- _TASK INSTRUCTIONS_
Copy each line below without leaving any out.

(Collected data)
----------------------------------------
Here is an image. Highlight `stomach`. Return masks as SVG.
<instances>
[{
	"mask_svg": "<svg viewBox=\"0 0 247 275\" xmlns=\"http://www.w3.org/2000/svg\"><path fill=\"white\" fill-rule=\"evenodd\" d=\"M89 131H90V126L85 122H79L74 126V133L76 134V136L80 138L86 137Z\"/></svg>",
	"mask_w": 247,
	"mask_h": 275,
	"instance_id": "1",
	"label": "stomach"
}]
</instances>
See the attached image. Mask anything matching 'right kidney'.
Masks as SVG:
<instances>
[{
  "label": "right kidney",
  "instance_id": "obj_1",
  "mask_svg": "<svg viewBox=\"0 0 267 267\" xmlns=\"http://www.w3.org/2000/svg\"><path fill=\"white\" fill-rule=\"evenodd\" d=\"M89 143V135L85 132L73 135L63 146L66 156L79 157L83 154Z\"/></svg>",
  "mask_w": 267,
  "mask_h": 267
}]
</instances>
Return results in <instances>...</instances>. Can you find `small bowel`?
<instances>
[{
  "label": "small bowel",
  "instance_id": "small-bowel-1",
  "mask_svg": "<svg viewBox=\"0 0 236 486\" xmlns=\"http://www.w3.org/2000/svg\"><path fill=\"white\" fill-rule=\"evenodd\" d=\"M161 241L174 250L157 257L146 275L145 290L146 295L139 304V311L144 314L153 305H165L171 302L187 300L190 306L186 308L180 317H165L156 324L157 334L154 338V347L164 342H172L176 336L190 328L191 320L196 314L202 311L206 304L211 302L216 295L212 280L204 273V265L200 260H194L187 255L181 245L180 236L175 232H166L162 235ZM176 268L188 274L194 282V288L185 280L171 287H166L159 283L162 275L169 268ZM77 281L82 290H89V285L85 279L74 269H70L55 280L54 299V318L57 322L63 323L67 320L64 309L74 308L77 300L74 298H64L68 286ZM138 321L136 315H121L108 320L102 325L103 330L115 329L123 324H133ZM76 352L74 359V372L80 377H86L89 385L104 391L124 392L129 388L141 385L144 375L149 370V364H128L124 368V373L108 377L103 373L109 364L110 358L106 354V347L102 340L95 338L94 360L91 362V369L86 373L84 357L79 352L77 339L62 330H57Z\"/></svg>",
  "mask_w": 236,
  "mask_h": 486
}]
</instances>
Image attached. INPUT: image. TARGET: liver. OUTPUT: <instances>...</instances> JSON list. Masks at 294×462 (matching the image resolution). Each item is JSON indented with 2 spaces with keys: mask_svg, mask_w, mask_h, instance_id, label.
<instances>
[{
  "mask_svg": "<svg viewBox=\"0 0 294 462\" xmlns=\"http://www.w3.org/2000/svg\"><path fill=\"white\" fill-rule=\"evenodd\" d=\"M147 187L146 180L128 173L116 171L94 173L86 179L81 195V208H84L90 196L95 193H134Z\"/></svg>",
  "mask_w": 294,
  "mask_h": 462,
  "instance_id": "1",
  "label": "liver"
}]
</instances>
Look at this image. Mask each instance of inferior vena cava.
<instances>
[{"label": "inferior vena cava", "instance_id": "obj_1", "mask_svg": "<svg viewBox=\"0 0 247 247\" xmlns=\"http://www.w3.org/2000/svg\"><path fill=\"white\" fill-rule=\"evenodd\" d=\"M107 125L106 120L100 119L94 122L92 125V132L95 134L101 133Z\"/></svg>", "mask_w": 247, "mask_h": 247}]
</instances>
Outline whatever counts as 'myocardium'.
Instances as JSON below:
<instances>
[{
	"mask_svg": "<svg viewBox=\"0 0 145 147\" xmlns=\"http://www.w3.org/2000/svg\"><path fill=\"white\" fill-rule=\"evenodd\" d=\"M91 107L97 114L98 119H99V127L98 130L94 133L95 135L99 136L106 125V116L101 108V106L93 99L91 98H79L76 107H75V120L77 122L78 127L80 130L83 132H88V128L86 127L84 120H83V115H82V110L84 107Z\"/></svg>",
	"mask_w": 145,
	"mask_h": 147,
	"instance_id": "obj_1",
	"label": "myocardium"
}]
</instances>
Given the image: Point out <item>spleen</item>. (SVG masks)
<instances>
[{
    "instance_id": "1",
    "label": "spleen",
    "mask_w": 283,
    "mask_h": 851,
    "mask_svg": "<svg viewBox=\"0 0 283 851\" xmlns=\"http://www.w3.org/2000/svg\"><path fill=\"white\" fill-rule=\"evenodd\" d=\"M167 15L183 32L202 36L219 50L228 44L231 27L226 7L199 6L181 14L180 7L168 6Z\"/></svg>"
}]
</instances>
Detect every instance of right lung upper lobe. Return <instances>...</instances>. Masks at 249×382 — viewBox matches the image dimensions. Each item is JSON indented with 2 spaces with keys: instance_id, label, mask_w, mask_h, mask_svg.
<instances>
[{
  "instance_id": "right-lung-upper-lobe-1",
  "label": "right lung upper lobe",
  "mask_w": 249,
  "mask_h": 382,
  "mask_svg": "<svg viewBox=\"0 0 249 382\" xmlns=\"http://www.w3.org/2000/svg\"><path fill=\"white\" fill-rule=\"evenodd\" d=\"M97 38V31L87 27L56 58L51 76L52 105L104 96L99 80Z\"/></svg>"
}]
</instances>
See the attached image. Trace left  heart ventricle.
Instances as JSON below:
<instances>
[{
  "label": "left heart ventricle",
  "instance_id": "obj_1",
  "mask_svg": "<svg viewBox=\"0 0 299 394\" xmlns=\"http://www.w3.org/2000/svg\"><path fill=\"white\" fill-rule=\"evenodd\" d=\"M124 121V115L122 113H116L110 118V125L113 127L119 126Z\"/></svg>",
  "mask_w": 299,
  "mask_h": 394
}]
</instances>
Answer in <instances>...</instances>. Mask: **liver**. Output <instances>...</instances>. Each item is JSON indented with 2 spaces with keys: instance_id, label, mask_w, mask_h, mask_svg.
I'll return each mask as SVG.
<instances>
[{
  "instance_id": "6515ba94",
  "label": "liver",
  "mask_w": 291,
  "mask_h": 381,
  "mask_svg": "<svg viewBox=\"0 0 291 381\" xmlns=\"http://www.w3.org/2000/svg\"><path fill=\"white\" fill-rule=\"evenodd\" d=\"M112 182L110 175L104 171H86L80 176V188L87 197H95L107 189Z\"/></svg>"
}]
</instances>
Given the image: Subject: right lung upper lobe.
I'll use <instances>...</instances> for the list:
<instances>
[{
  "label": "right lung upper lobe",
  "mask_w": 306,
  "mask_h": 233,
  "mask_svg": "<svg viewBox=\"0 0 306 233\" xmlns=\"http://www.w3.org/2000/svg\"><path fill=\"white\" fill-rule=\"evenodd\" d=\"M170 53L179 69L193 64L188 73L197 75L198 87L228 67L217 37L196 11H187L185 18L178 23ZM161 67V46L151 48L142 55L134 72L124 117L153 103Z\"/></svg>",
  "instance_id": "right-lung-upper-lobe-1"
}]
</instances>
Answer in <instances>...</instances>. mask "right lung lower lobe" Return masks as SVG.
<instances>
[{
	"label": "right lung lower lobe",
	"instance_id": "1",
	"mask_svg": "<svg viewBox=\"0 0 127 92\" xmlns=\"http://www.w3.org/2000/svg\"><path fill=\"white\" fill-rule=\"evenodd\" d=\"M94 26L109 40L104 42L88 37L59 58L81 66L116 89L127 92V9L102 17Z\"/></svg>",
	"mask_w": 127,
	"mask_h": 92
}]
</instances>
----------------------------------------
- _PROBLEM SOLUTION_
Here is an image. Highlight `stomach`. Return masks as SVG.
<instances>
[{
	"mask_svg": "<svg viewBox=\"0 0 247 275\" xmlns=\"http://www.w3.org/2000/svg\"><path fill=\"white\" fill-rule=\"evenodd\" d=\"M89 131H90V126L85 122H79L74 126V133L76 134V136L80 138L86 137Z\"/></svg>",
	"mask_w": 247,
	"mask_h": 275,
	"instance_id": "1",
	"label": "stomach"
}]
</instances>
See the attached image. Mask anything matching 'right kidney'.
Masks as SVG:
<instances>
[{
  "label": "right kidney",
  "instance_id": "obj_1",
  "mask_svg": "<svg viewBox=\"0 0 267 267\" xmlns=\"http://www.w3.org/2000/svg\"><path fill=\"white\" fill-rule=\"evenodd\" d=\"M89 143V135L85 132L73 135L63 146L66 156L79 157L83 154Z\"/></svg>",
  "mask_w": 267,
  "mask_h": 267
}]
</instances>
Return results in <instances>...</instances>. Can you find `small bowel`?
<instances>
[{
  "label": "small bowel",
  "instance_id": "small-bowel-1",
  "mask_svg": "<svg viewBox=\"0 0 236 486\" xmlns=\"http://www.w3.org/2000/svg\"><path fill=\"white\" fill-rule=\"evenodd\" d=\"M161 241L174 250L157 257L146 275L145 290L146 295L139 304V311L144 314L153 305H165L171 302L187 300L190 306L186 308L180 317H165L156 324L157 334L154 338V347L164 342H172L176 336L190 328L191 320L196 314L202 311L206 304L211 302L216 295L212 280L204 273V265L200 260H194L187 255L181 245L180 236L175 232H166L162 235ZM176 268L188 274L194 282V288L185 280L171 287H166L159 283L162 275L169 268ZM77 281L82 290H89V285L85 279L74 269H70L55 280L54 299V318L57 322L63 323L67 320L64 309L74 308L77 300L74 298H64L68 286ZM138 321L136 315H121L108 320L102 325L103 330L115 329L123 324H133ZM76 352L74 359V372L80 377H86L89 385L104 391L124 392L129 388L141 385L144 375L149 370V364H128L124 368V373L108 377L103 373L109 364L110 358L106 354V347L102 340L95 338L94 360L91 362V369L86 373L84 357L79 352L77 339L62 330H57Z\"/></svg>",
  "mask_w": 236,
  "mask_h": 486
}]
</instances>
Image attached. INPUT: image. TARGET: liver. OUTPUT: <instances>...</instances> JSON list. Masks at 294×462 (matching the image resolution). Each item is JSON indented with 2 spaces with keys: mask_svg, mask_w, mask_h, instance_id, label.
<instances>
[{
  "mask_svg": "<svg viewBox=\"0 0 294 462\" xmlns=\"http://www.w3.org/2000/svg\"><path fill=\"white\" fill-rule=\"evenodd\" d=\"M147 187L146 180L128 173L116 171L94 173L86 179L81 195V208H84L90 196L95 193H134Z\"/></svg>",
  "mask_w": 294,
  "mask_h": 462,
  "instance_id": "1",
  "label": "liver"
}]
</instances>
Look at this image. Mask each instance of inferior vena cava.
<instances>
[{"label": "inferior vena cava", "instance_id": "obj_1", "mask_svg": "<svg viewBox=\"0 0 247 247\" xmlns=\"http://www.w3.org/2000/svg\"><path fill=\"white\" fill-rule=\"evenodd\" d=\"M107 125L106 120L100 119L94 122L92 125V132L95 134L101 133Z\"/></svg>", "mask_w": 247, "mask_h": 247}]
</instances>
Outline whatever counts as 'myocardium'.
Instances as JSON below:
<instances>
[{
	"mask_svg": "<svg viewBox=\"0 0 145 147\" xmlns=\"http://www.w3.org/2000/svg\"><path fill=\"white\" fill-rule=\"evenodd\" d=\"M91 107L97 114L98 119H99V127L98 130L94 133L95 135L99 136L106 125V116L101 108V106L93 99L91 98H79L76 107H75V120L77 122L78 127L80 130L83 132H88V128L86 127L84 120H83V115H82V110L84 107Z\"/></svg>",
	"mask_w": 145,
	"mask_h": 147,
	"instance_id": "obj_1",
	"label": "myocardium"
}]
</instances>
Given the image: Point out <item>spleen</item>. (SVG masks)
<instances>
[{
    "instance_id": "1",
    "label": "spleen",
    "mask_w": 283,
    "mask_h": 851,
    "mask_svg": "<svg viewBox=\"0 0 283 851\" xmlns=\"http://www.w3.org/2000/svg\"><path fill=\"white\" fill-rule=\"evenodd\" d=\"M167 15L183 32L202 36L219 50L228 44L231 27L226 7L199 6L181 14L180 7L168 6Z\"/></svg>"
}]
</instances>
Detect every instance of right lung upper lobe. Return <instances>...</instances>. Masks at 249×382 — viewBox matches the image dimensions. Each item is JSON indented with 2 spaces with keys: instance_id, label, mask_w, mask_h, mask_svg.
<instances>
[{
  "instance_id": "right-lung-upper-lobe-1",
  "label": "right lung upper lobe",
  "mask_w": 249,
  "mask_h": 382,
  "mask_svg": "<svg viewBox=\"0 0 249 382\" xmlns=\"http://www.w3.org/2000/svg\"><path fill=\"white\" fill-rule=\"evenodd\" d=\"M97 38V31L87 27L56 58L51 76L52 105L104 96L99 80Z\"/></svg>"
}]
</instances>
See the attached image. Trace left  heart ventricle.
Instances as JSON below:
<instances>
[{
  "label": "left heart ventricle",
  "instance_id": "obj_1",
  "mask_svg": "<svg viewBox=\"0 0 299 394\" xmlns=\"http://www.w3.org/2000/svg\"><path fill=\"white\" fill-rule=\"evenodd\" d=\"M124 121V115L122 113H116L110 118V125L113 127L119 126Z\"/></svg>",
  "mask_w": 299,
  "mask_h": 394
}]
</instances>
Answer in <instances>...</instances>. Mask: **liver**. Output <instances>...</instances>. Each item is JSON indented with 2 spaces with keys: instance_id, label, mask_w, mask_h, mask_svg.
I'll return each mask as SVG.
<instances>
[{
  "instance_id": "6515ba94",
  "label": "liver",
  "mask_w": 291,
  "mask_h": 381,
  "mask_svg": "<svg viewBox=\"0 0 291 381\" xmlns=\"http://www.w3.org/2000/svg\"><path fill=\"white\" fill-rule=\"evenodd\" d=\"M112 182L110 175L104 171H86L80 176V188L87 197H95L107 189Z\"/></svg>"
}]
</instances>
Given the image: Subject: right lung upper lobe.
I'll use <instances>...</instances> for the list:
<instances>
[{
  "label": "right lung upper lobe",
  "mask_w": 306,
  "mask_h": 233,
  "mask_svg": "<svg viewBox=\"0 0 306 233\" xmlns=\"http://www.w3.org/2000/svg\"><path fill=\"white\" fill-rule=\"evenodd\" d=\"M170 53L179 69L193 64L188 73L197 75L198 87L228 67L217 37L196 11H187L185 18L178 23ZM161 67V46L151 48L142 55L134 72L124 117L153 103Z\"/></svg>",
  "instance_id": "right-lung-upper-lobe-1"
}]
</instances>
Answer in <instances>...</instances>. mask "right lung lower lobe" Return masks as SVG.
<instances>
[{
	"label": "right lung lower lobe",
	"instance_id": "1",
	"mask_svg": "<svg viewBox=\"0 0 127 92\" xmlns=\"http://www.w3.org/2000/svg\"><path fill=\"white\" fill-rule=\"evenodd\" d=\"M94 26L109 40L104 42L88 37L59 58L81 66L116 89L127 92V9L102 17Z\"/></svg>",
	"mask_w": 127,
	"mask_h": 92
}]
</instances>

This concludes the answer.